For three days, Rodrigo Salvador Sardalla Sotto and Justine Anne Tan Gaurino of Johnson & Johnson Phils., toughed it out with ten other tandem teams. As part of this year’s batch of young marketers from top PANA member companies, Sotto and Gaurino went through rigid training and intensive face-to-face grilling from industry mentors, and emerged on top.
“Debate, debate, debate… then decide. That’s what we did,” reveals Sotto, who unabashedly expressed his drive to win. “I can say that I haven’t wanted anything this much. I really wanted it and it was what drove us to hardly having any sleep these past 2 days,” he adds.
The young marketers were tasked to develop a plan to promote OPM to Filipinos who are now exposed to Lady Gaga, Katy Perry and the iTunes world.
Following stringent Cannes Lions rules, the teams are given overnight to prepare a brief that had to be submitted by 8:30am on judgment day. Teams are allotted only 5 minutes to present the maximum 8 slides allowed.
Sotto and Gaurino of Team Johnson & Johnson questioned the challenge. “The real problem is not ‘OPM v foreign’ because 80% of songs in the weekly top radio charts are OPM. The real problem is illegal music downloads. That’s what’s killing the music industry,” their brief read.
Working on an insight that Pinoys love their mobile phones, and they love videoke, Team Johnson & Johnson proposed a Mobioke (mobile videoke) interactive, innovative package that can download minus one versions of their favorite OPM via opm2go.ph complete with video and correct lyrics. The team identified the practical Filipino market as one that will not spend much to buy music.
“There were too many layers on the issue presented. We kept going back to the consumer in trying to understand the problem, and tried to focus and understand what was at the core of it,” says Gaurino.
“After struggling with a lot of ideas, we mapped out targeting a certain consumer segment, and always going back to the objective of the brief. When we decided to proceed with this route, it was just a matter of tightening (the presentation),” she added.

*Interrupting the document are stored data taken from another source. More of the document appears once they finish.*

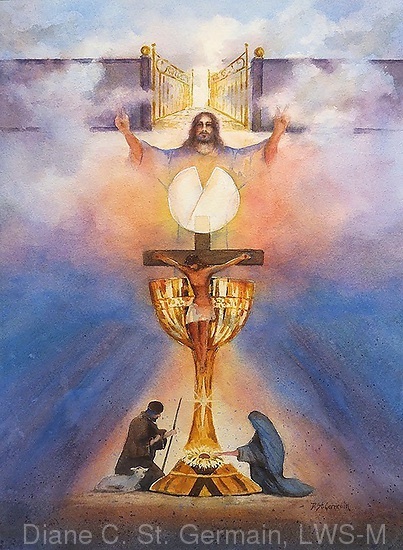 Locate an element on the screen. Image resolution: width=403 pixels, height=550 pixels. crucifix is located at coordinates (202, 252). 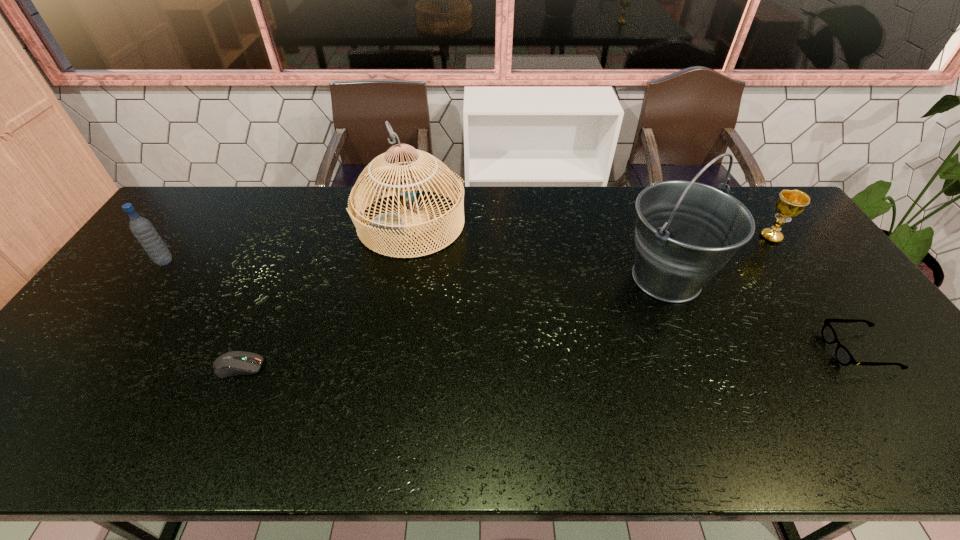 Find the location of a particular element. Image resolution: width=960 pixels, height=540 pixels. free space between the spectacles and the bucket is located at coordinates (762, 314).

Locate an element on the screen. The height and width of the screenshot is (540, 960). vacant area that lies between the fourth shortest object and the third object from left to right is located at coordinates (288, 242).

Image resolution: width=960 pixels, height=540 pixels. Identify the location of free space between the spectacles and the chalice. (814, 294).

In order to click on free point between the fifth object from right to left and the leftmost object in this screenshot , I will do `click(202, 314)`.

Find the location of a particular element. The height and width of the screenshot is (540, 960). object that is the fifth closest to the fourth object from right to left is located at coordinates (843, 356).

Find the location of a particular element. object that is the third closest to the water bottle is located at coordinates (686, 231).

Where is `free location that satisfies the following two spatial constraints: 1. on the front side of the third shortest object; 2. on the right side of the fourth object from right to left`? The image size is (960, 540). free location that satisfies the following two spatial constraints: 1. on the front side of the third shortest object; 2. on the right side of the fourth object from right to left is located at coordinates (408, 238). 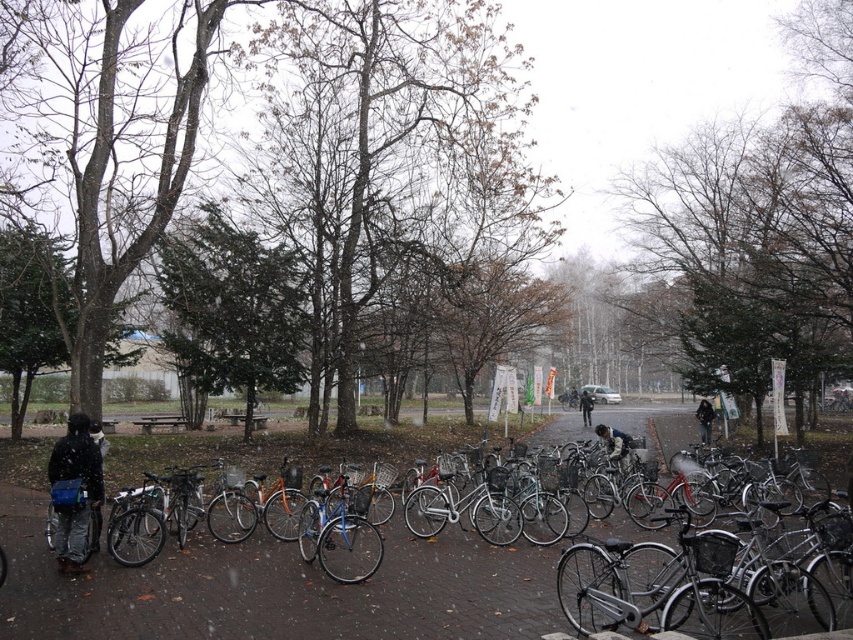 You are standing in the park and want to walk from point A to point B. Point A is at coordinates point [653,557] and point B is at coordinates point [59,474]. Given that the path between them is covered in snow, which direction should you head to move from point A to point B?

Since point [653,557] is further to the viewer than point [59,474], you should move towards the lower right direction to go from point A to point B.

You are standing at the entrance of the park and see the shiny black bicycle at lower right and the matte black jacket at left. If you want to reach both items, which one would you need to walk further to get to?

The shiny black bicycle at lower right and the matte black jacket at left are 5.59 meters apart from each other. Therefore, to reach both items, you would need to walk further to the one that is farther away. However, since the exact distance from your current position isn

You are a photographer wanting to capture both the shiny black bicycle at lower right and the dark blue jacket at center in a single frame. Which object should you focus on first if you want to ensure both are in focus without moving the camera?

You should focus on the dark blue jacket at center first because it is larger than the shiny black bicycle at lower right, allowing for a greater depth of field to include both in focus. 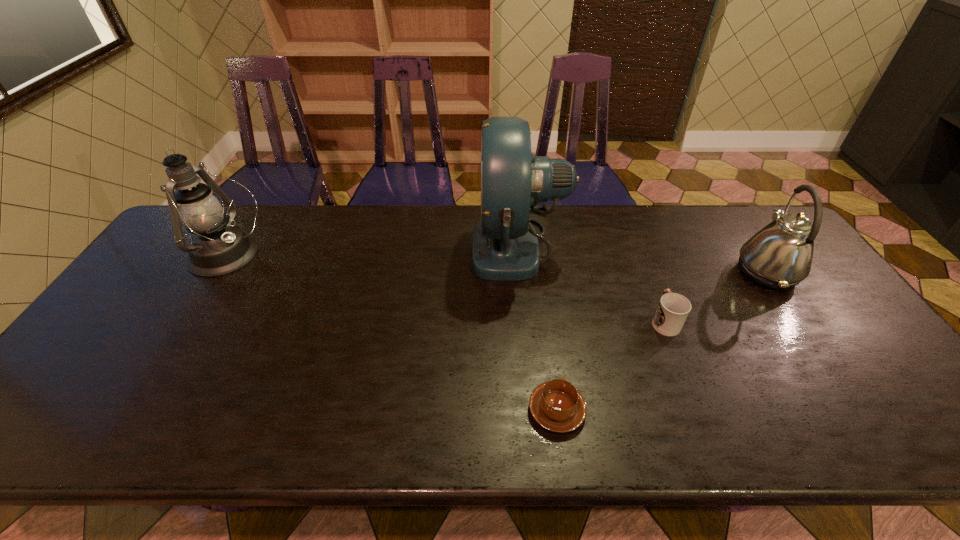 Where is `fan at the far edge`? This screenshot has height=540, width=960. fan at the far edge is located at coordinates (505, 247).

Where is `oil lamp present at the far edge`? The width and height of the screenshot is (960, 540). oil lamp present at the far edge is located at coordinates (217, 248).

Find the location of a particular element. The height and width of the screenshot is (540, 960). kettle that is at the far edge is located at coordinates (779, 256).

The height and width of the screenshot is (540, 960). I want to click on object present at the near edge, so click(x=556, y=405).

Locate an element on the screen. The height and width of the screenshot is (540, 960). object at the left edge is located at coordinates (217, 248).

The image size is (960, 540). Identify the location of object located at the right edge. (779, 256).

Image resolution: width=960 pixels, height=540 pixels. Find the location of `object that is at the far left corner`. object that is at the far left corner is located at coordinates coord(217,248).

Where is `object that is at the far right corner`? object that is at the far right corner is located at coordinates (779, 256).

The width and height of the screenshot is (960, 540). I want to click on vacant space at the far edge of the desktop, so [349, 241].

The image size is (960, 540). Find the location of `vacant space at the near edge`. vacant space at the near edge is located at coordinates click(x=841, y=444). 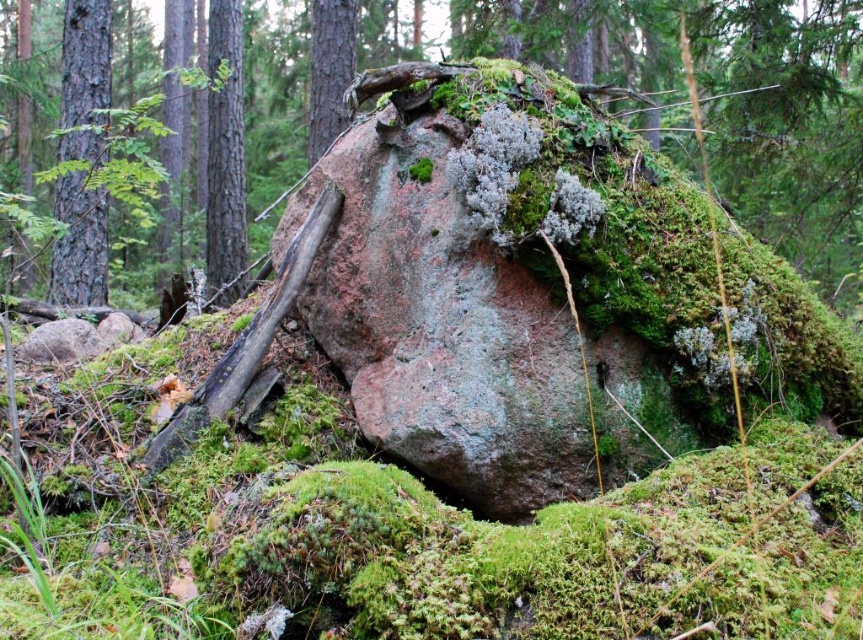 Question: Is green mossy rock at center below brown wood tree at center?

Choices:
 (A) yes
 (B) no

Answer: (B)

Question: Does smooth brown tree trunk at left have a lesser width compared to green mossy tree trunk at upper center?

Choices:
 (A) no
 (B) yes

Answer: (A)

Question: Does green mossy rock at center have a lesser width compared to brown wood tree at center?

Choices:
 (A) no
 (B) yes

Answer: (A)

Question: Based on their relative distances, which object is nearer to the green mossy tree trunk at upper center?

Choices:
 (A) brown wood tree at center
 (B) smooth brown tree trunk at left
 (C) green mossy rock at center

Answer: (B)

Question: Which point appears farthest from the camera in this image?

Choices:
 (A) (106, 193)
 (B) (756, 140)
 (C) (339, 115)
 (D) (235, 196)

Answer: (D)

Question: Estimate the real-world distances between objects in this image. Which object is farther from the brown wood tree at center?

Choices:
 (A) smooth brown tree trunk at left
 (B) green mossy tree trunk at upper center

Answer: (A)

After their first run-in with the judges of Day 1, Sotto and Gaurino inquired from the organizers how they fared, and how the judges ranked them. They were in the Top 4.
“They were the only ones who asked that from among the teams,” says Aileen Lucero, Administration Project Manager.
From the top ranked teams from Day 1, only Team Johnson & Johnson remained in the Top 3.
“Definitely the past three days have helped us generate the output that we came up with. There is no way we could have produced that brief if we didn’t go through the learnings of the past few days. It was a mind blowing, mind opening experience,” admits Sotto.
Gaurino agrees, saying, “Going through that process allowed us to funnel our thoughts. Coming from the learning, the problem is the most important part of making a brief. Having a clear understanding of the problem will help you come up with a clear and spot on solution.
The first two Team PANA Philippines won Silver in 2010, then Gold in 2011. PANA Brand Camp creator Margot Torres is positive of winning a third. Much is expected from Sotto and Gaurino.
“The weight on our shoulders is immense. The pressure is so intense. But we will do our best to make the Philippines proud,” declares Sotto.
“I hope that it’s a good learning experience like Brand Camp, and that we will meet the expectations of the people that went before us,” says an excited Gaurino.